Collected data

BEGIN

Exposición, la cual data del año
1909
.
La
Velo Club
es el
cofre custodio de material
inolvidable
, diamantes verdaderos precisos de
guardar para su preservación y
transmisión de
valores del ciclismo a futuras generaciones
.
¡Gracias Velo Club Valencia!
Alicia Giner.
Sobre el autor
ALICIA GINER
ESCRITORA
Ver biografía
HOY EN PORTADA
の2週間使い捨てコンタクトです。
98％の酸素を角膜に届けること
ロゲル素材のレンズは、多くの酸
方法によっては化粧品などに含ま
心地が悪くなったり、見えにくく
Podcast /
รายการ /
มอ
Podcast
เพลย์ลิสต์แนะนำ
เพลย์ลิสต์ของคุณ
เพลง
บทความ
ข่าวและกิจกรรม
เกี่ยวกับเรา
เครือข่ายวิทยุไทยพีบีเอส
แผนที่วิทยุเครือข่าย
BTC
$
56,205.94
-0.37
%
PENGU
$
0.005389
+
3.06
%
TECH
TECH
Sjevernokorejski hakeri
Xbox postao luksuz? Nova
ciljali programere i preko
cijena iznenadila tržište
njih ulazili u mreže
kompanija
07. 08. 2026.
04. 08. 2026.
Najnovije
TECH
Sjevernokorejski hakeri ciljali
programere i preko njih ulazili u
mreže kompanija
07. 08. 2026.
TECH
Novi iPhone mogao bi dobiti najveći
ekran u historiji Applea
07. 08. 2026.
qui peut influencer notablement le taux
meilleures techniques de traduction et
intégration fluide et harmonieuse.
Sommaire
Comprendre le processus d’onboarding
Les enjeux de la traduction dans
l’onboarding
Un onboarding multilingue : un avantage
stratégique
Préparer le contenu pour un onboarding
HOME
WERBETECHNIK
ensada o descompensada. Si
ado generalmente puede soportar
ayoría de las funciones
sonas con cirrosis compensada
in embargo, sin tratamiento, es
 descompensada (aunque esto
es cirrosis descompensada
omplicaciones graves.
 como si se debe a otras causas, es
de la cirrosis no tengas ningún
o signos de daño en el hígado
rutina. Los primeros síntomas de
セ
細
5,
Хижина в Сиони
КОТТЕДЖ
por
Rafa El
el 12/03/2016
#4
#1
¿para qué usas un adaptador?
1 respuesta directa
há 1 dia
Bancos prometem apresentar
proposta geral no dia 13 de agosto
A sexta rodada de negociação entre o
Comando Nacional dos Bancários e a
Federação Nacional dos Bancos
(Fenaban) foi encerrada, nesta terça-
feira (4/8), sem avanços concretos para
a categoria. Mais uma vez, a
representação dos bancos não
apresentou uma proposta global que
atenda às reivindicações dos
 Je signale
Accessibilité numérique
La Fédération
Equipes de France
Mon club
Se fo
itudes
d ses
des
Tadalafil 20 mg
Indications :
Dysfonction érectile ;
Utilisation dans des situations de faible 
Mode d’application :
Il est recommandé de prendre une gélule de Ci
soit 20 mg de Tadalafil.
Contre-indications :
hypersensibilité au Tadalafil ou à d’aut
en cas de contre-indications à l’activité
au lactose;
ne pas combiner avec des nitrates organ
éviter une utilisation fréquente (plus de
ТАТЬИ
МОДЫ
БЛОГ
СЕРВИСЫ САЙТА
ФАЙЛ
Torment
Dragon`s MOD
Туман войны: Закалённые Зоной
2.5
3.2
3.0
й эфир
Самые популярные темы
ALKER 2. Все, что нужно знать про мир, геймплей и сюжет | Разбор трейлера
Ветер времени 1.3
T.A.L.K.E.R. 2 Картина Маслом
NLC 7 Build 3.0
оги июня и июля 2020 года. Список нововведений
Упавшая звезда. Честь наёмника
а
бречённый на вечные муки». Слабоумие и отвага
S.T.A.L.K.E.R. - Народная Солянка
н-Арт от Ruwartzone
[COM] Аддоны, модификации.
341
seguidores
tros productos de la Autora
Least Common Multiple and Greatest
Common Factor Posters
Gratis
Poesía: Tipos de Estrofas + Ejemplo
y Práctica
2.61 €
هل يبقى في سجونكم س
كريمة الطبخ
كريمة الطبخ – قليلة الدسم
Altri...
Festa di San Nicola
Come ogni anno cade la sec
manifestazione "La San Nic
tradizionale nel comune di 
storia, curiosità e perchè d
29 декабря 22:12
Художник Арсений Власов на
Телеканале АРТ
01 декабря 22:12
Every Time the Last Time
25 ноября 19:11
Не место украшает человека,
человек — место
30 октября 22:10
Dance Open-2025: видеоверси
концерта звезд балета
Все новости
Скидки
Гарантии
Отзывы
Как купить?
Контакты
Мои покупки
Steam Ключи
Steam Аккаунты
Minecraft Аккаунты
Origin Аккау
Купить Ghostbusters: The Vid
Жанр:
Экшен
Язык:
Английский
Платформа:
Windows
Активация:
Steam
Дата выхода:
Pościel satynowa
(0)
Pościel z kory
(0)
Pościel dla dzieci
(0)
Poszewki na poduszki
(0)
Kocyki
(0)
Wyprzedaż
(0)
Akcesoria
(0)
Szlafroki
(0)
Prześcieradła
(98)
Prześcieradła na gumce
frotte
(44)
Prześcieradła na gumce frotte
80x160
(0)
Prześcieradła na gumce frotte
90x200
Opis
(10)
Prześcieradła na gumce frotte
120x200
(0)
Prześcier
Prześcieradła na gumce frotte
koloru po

END

■ Task details ■
Transcribe verbatim. Cover the lines from the first line of the entries above to the line containing "Dysfonction érectile ;", inclusive.

■ Task solution ■
Exposición, la cual data del año
1909
.
La
Velo Club
es el
cofre custodio de material
inolvidable
, diamantes verdaderos precisos de
guardar para su preservación y
transmisión de
valores del ciclismo a futuras generaciones
.
¡Gracias Velo Club Valencia!
Alicia Giner.
Sobre el autor
ALICIA GINER
ESCRITORA
Ver biografía
HOY EN PORTADA
の2週間使い捨てコンタクトです。
98％の酸素を角膜に届けること
ロゲル素材のレンズは、多くの酸
方法によっては化粧品などに含ま
心地が悪くなったり、見えにくく
Podcast /
รายการ /
มอ
Podcast
เพลย์ลิสต์แนะนำ
เพลย์ลิสต์ของคุณ
เพลง
บทความ
ข่าวและกิจกรรม
เกี่ยวกับเรา
เครือข่ายวิทยุไทยพีบีเอส
แผนที่วิทยุเครือข่าย
BTC
$
56,205.94
-0.37
%
PENGU
$
0.005389
+
3.06
%
TECH
TECH
Sjevernokorejski hakeri
Xbox postao luksuz? Nova
ciljali programere i preko
cijena iznenadila tržište
njih ulazili u mreže
kompanija
07. 08. 2026.
04. 08. 2026.
Najnovije
TECH
Sjevernokorejski hakeri ciljali
programere i preko njih ulazili u
mreže kompanija
07. 08. 2026.
TECH
Novi iPhone mogao bi dobiti najveći
ekran u historiji Applea
07. 08. 2026.
qui peut influencer notablement le taux
meilleures techniques de traduction et
intégration fluide et harmonieuse.
Sommaire
Comprendre le processus d’onboarding
Les enjeux de la traduction dans
l’onboarding
Un onboarding multilingue : un avantage
stratégique
Préparer le contenu pour un onboarding
HOME
WERBETECHNIK
ensada o descompensada. Si
ado generalmente puede soportar
ayoría de las funciones
sonas con cirrosis compensada
in embargo, sin tratamiento, es
 descompensada (aunque esto
es cirrosis descompensada
omplicaciones graves.
 como si se debe a otras causas, es
de la cirrosis no tengas ningún
o signos de daño en el hígado
rutina. Los primeros síntomas de
セ
細
5,
Хижина в Сиони
КОТТЕДЖ
por
Rafa El
el 12/03/2016
#4
#1
¿para qué usas un adaptador?
1 respuesta directa
há 1 dia
Bancos prometem apresentar
proposta geral no dia 13 de agosto
A sexta rodada de negociação entre o
Comando Nacional dos Bancários e a
Federação Nacional dos Bancos
(Fenaban) foi encerrada, nesta terça-
feira (4/8), sem avanços concretos para
a categoria. Mais uma vez, a
representação dos bancos não
apresentou uma proposta global que
atenda às reivindicações dos
 Je signale
Accessibilité numérique
La Fédération
Equipes de France
Mon club
Se fo
itudes
d ses
des
Tadalafil 20 mg
Indications :
Dysfonction érectile ;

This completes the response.